UMEM Educational Pearls

Inhaled nitrous oxide gas (N2O) or laughing gas, has a long history of use as anesthetics in dental and medical procedures, and can be used as a single agent for brief pediatric procedures. It has a short half-life of 5 minutes and is eliminated essentially non-metabolized through respirations.
Inhaled N2O has analgesic, anxiolytic, and amnestic properties. The mechanism of analgesia is hypothesized to be similar to that of opioids.
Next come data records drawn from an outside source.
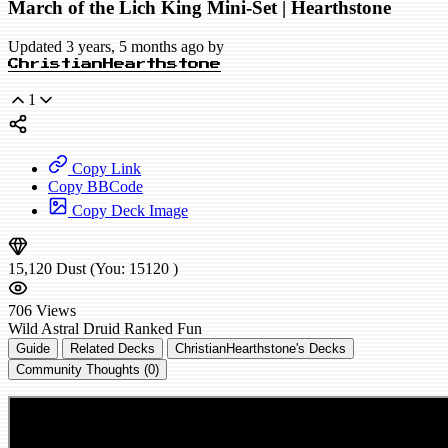
March of the Lich King Mini-Set | Hearthstone
Updated 3 years, 5 months ago by
ChristianHearthstone
1
Copy Link
Copy BBCode
Copy Deck Image
15,120
Dust
(You:
15120
)
706
Views
Wild
Astral Druid
Ranked
Fun
Guide
Related Decks
ChristianHearthstone's Decks
Community Thoughts (0)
Anxiolytic and sedative effect is similar to benzodiazepines and may involve GABA receptors.
The N2O is typically given as a mixture of 30% N2O with 70% O2, although 50:50 mixture is also safe. In the ED, it is usually given as monotherapy, as this meets criteria for minimal sedation. Nitrous oxide concentrations > 50% meet criteria for moderate sedation.
Complications are rare (most commonly, nausea/vomiting). Persistent use or abuse can be habit forming and has been associated with anemia and B12 deficiency. Rare side effects include asthma exacerbation, coughing, laryngospasm, cardiac events, and seizures. High nitrous concentrations can cause hypoxia and asphyxiation if sufficient oxygen isn’t supplied (FiO2 < 25%).
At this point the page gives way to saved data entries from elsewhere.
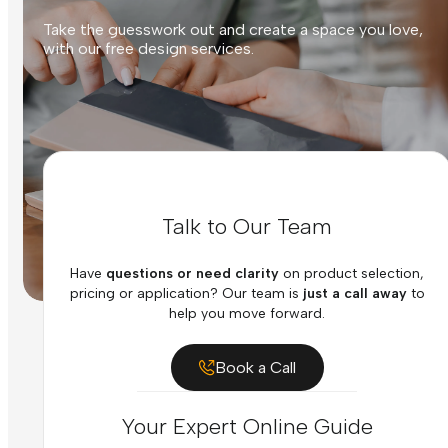
Take the guesswork out and create a space you love,
with our free design services.
Talk to Our Team
Have
questions or need clarity
on product selection,
pricing or application? Our team is
just a call away
to
help you move forward.
Book a Call
Your Expert Online Guide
Alai, A. Nitrous Oxide Administration. Medscape/emedicine.

Guideline for Monitoring and Management of Pediatric Patients During and After Sedation Diagnostic and Therapeutic Procedures. American Academy of Pediatrics. 2011

Clinical Policy: Critical Issues in the Sedation of Pediatric Patients in the Emergency Department. Annals of Emergency Medicine, 51(4):378-399 (2008)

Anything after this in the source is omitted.